Friday, July 15, 2011

2nd 30 Day Letter Challenge: Day 29--Letter to a Mythical Creature

Dear Kendra,

[Readers, before you go scouring the interwebz on a quest to find this Kendra of which I speak, relax. She doesn't exist on the internet. She exists only in the minds of me, S, and our other friend whom neither of us really speaks to anymore, M*****. She was a character in a book S and I spent most of 8th grade coming up with the storyline for.] 

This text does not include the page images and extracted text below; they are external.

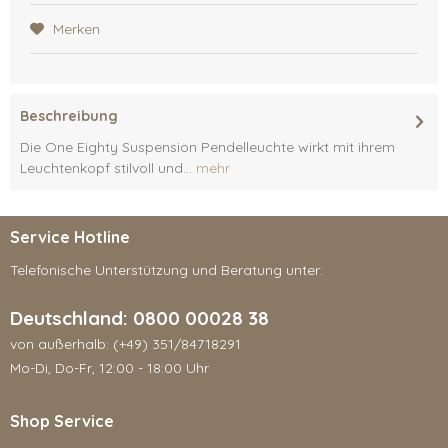
Merken
Beschreibung
Die One Eighty Suspension Pendelleuchte wirkt mit ihrem
Leuchtenkopf stilvoll und...
mehr
Service Hotline
Telefonische Unterstützung und Beratung unter:
Deutschland: 0800 00028 38
von außerhalb: (+49) 351/84718291
Mo-Di, Do-Fr, 12:00 - 18:00 Uhr
Shop Service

You were just a baby. The daughter of a mermaid and a sorcerer, you had powers the likes of which your world had never seen. A blank slate, you weren't inherently good or evil; you would end the battle once and for all, but whose side you were on depended on how you were raised. And so, under the cover of night, evil stole you from good's protected castle and whisked you away to a fortress dug deep inside a mountain in a long-forgotten range. A team of students was assembled to rescue you. They never made it. 
I loved you so much. You and everything you stood for. Looking back now at how obsessed we were with you, your protectors/defenders, and the forces of evil who held you captive, I have to laugh. But it was all so real then. Your entire world was the greatest figment my imagination will ever know. Your parents' parents, we were the masterminds behind both the plot to steal you and the quest to get you back. We made every minor success and major pitfall along the way. The unexpected detours that threatened to be your would-be saviors' undoing were our doing. We spent hours on the phone and in the library with this every day, planning the most minute of details. Children in our world, we were the ultimate masters in yours. If the guy who wrote Eragon could do it when he was a young teenager, why couldn't we? [Oh how I miss the days when 'Why not?' was reason enough to do something. Though I suppose there's no reason it can't still be.]
Your story never ended though. Sometime around the beginning of high school I simply lost interest. I looked at the unfinished 68 page outline [yes we were that serious] and couldn't believe how naive we were. I had this cold hard world moment where I didn't think anyone else would ever take us or our story seriously and I gave up on you. And I hated myself for it, so I tried to make up some ridiculous story about how writing the outline was boring me and I wanted to spend some time writing actual chapters, but no matter how hard I tried to dedicate myself, I couldn't give you the attention and love and respect you deserved. I just wasn't into it anymore. Maybe it stemmed from not being as close to S once I wasn't seeing him every day, maybe my life just got in the way, maybe I just grew up...I told him I didn't like what I was writing and that I needed to pick up some better writing skills before I could keep going. That I was going to develop them in the Creative Writing class I was going to take sophomore year and then I would start back up again. I took the class...but I never started up again.
I lost all interest in fantasy [at least, the magic and dragons and quests kind of fantasy] at the same time that I gave up on you. I couldn't bring myself to have anything to do with the genre. I don't know which loss of feeling came first. It was so bad that I could barely even finish the last Harry Potter book--I had to know what happened, but I wanted nothing to do with wands and wizardry anymore. I couldn't. I don't know why, but I just couldn't. I couldn't take it seriously anymore.
I'm sorry. I wish I had done better by you. And now you're gone, extant only in our memories, because my mom threw away the computer everything that related to you was stored on without asking me if there was anything I needed on it. I just came back from Princeton one break and it was gone. You were gone. So I'm sorry I couldn't do right by you. And S, I'm sorry I couldn't tell you the truth. I couldn't explain it then, and I still can't. Something in me disappeared and took you with it, Kendra. That's all I can say.